Muddy Waters describes itself as "an alternative investment firm and pioneer in on-the-ground, freely published investment research." It said that it separates itself from others in the industry by "being able to see through the opacity and hype that some managements create in order to expose business and accounting fraud as well as fundamental problems at companies across the globe."

Muddy Waters spokesman Zach Kouwe said by phone Wednesday that it was not unusual for the target of a short-seller to try to silence its critics. Kouwe added, "We've never paid anybody" in any instance when Muddy Waters has been sued in the past.

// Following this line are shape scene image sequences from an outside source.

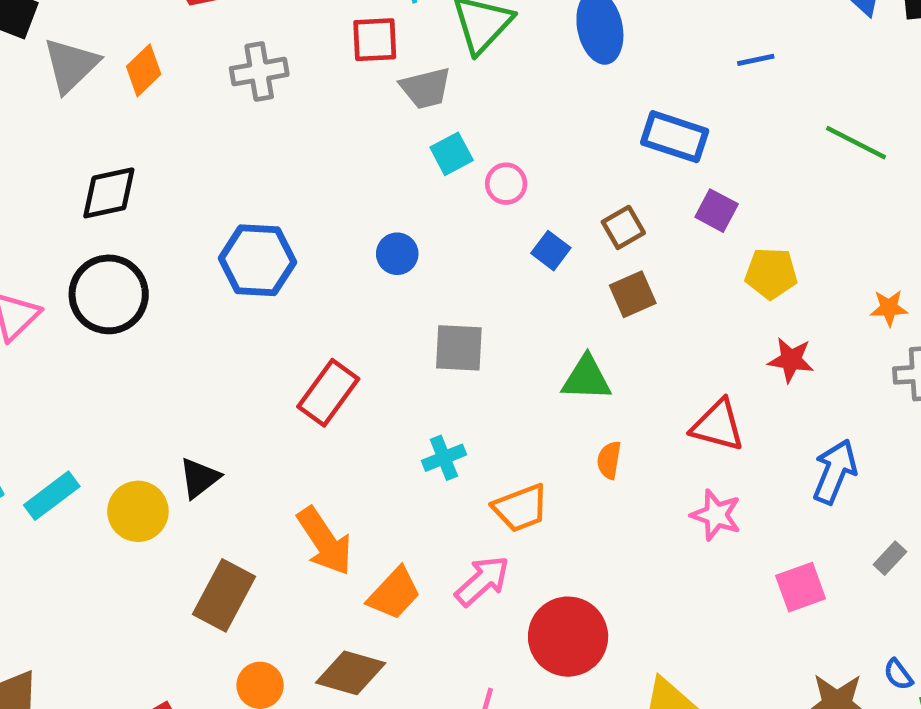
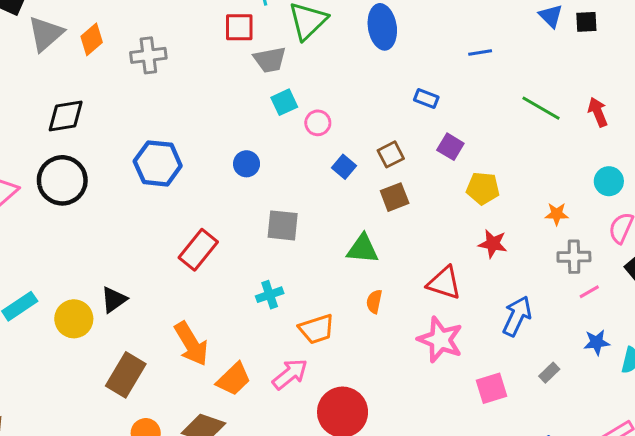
gray cross: (259, 72) -> (148, 55), moved
blue rectangle: (675, 137) -> (426, 99), size x0.6
pink star: (716, 515) -> (440, 340), size x1.4

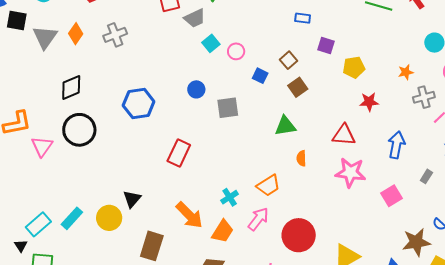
gray square: (283, 225) -> (228, 108), moved
cyan cross: (270, 295) -> (230, 197), moved

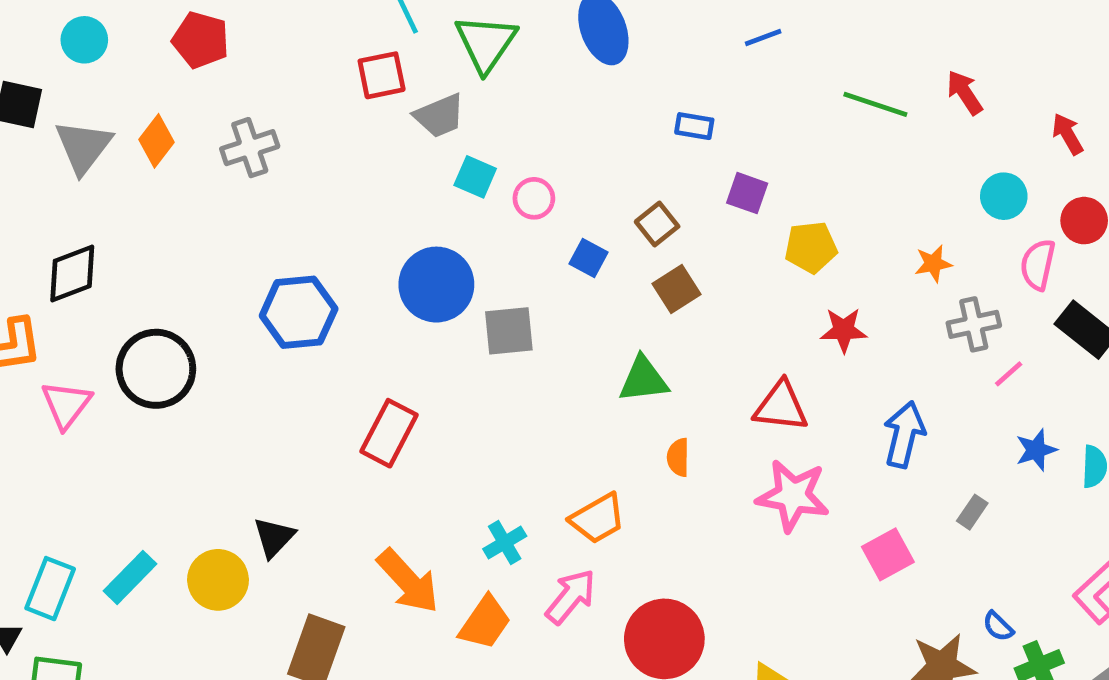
cyan square: (211, 43) -> (475, 177), turned -30
black diamond: (71, 87) -> (72, 273), moved
blue circle: (196, 89) -> (436, 285), size x1.8
cyan rectangle: (38, 224) -> (50, 589), turned -30

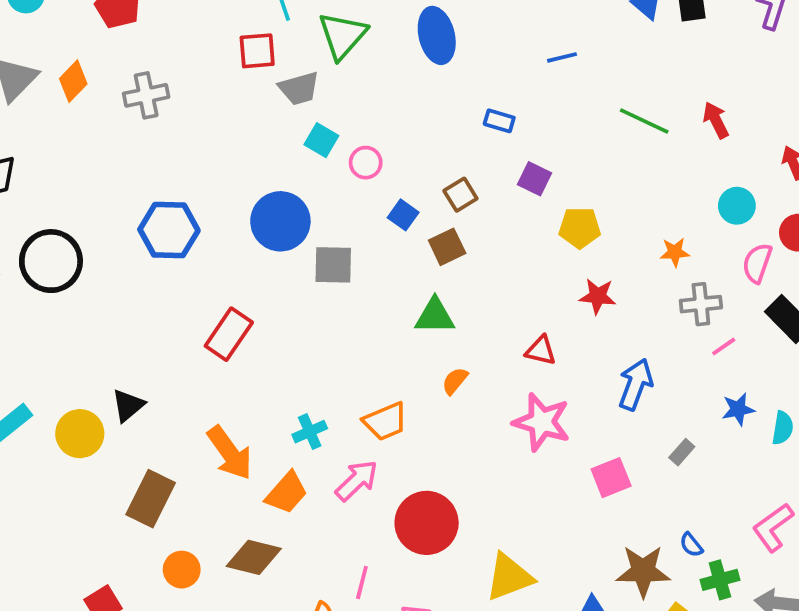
brown square: (677, 289) -> (447, 247), moved
red triangle: (781, 406) -> (541, 350), size x0.7
orange semicircle: (678, 457) -> (455, 381), turned 32

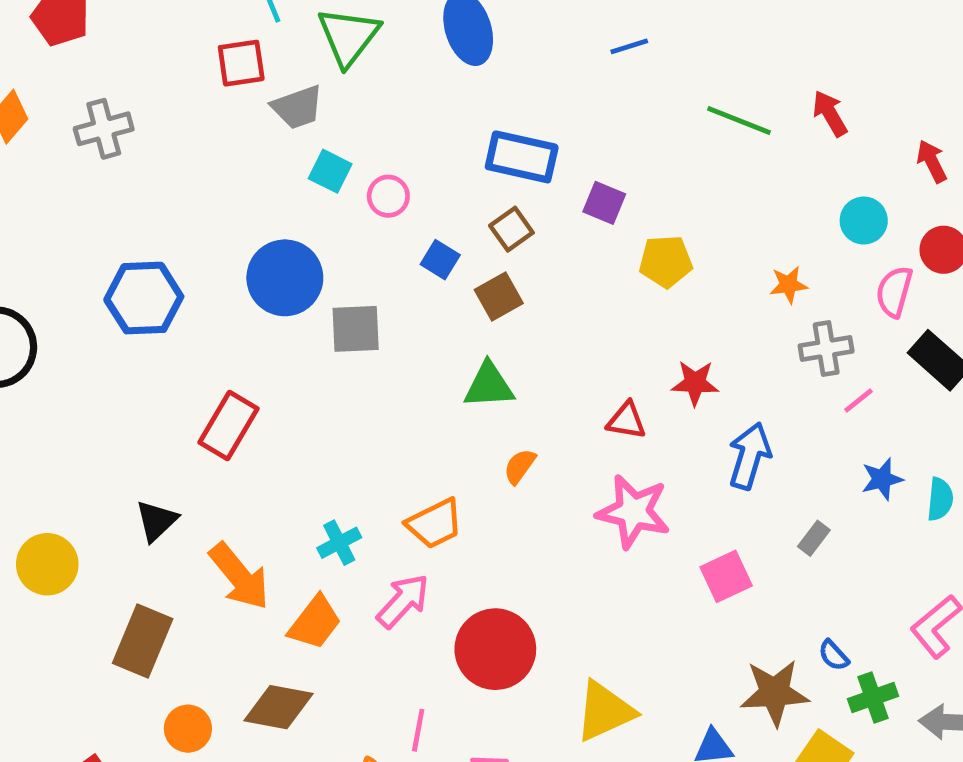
blue rectangle: (499, 121) -> (522, 157), moved, size x1.8
red star: (598, 296) -> (695, 383), moved
black triangle: (128, 405) -> (156, 521), moved

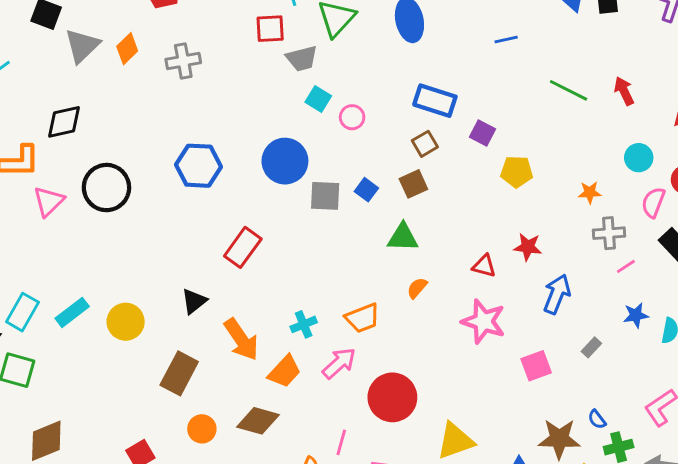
blue square: (440, 260) -> (366, 190), moved

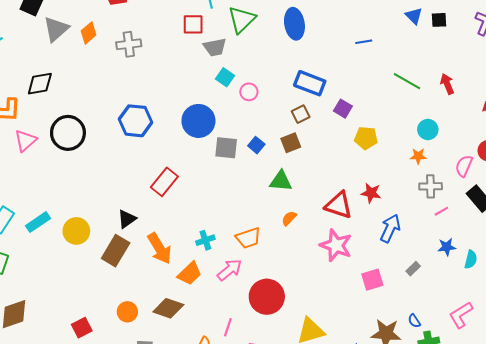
cyan circle: (639, 158) -> (428, 129), moved
red triangle: (484, 266) -> (339, 205), size x1.6
brown rectangle: (179, 373) -> (116, 251), moved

St. Jude CEO Michael Rousseau, who became chief executive in January, said in a statement that the company's lawsuit was critical to defend the interests of all of the company's stakeholders, including patients, doctors, responsible cybersecurity researchers, and St. Jude's investors.

"We felt this lawsuit was the best course of action to make sure those looking to profit by trying to frighten patients and caregivers, and by circumventing appropriate and established channels for raising cybersecurity concerns, do not use this avenue to do so again," Rousseau's statement Wednesday said.

St. Jude is in the process of being sold to Abbott Laboratories for $25 billion. In an e-mail statement last week, an Abbott spokeswoman said, "We continue to collaborate with St. Jude to advance the transaction."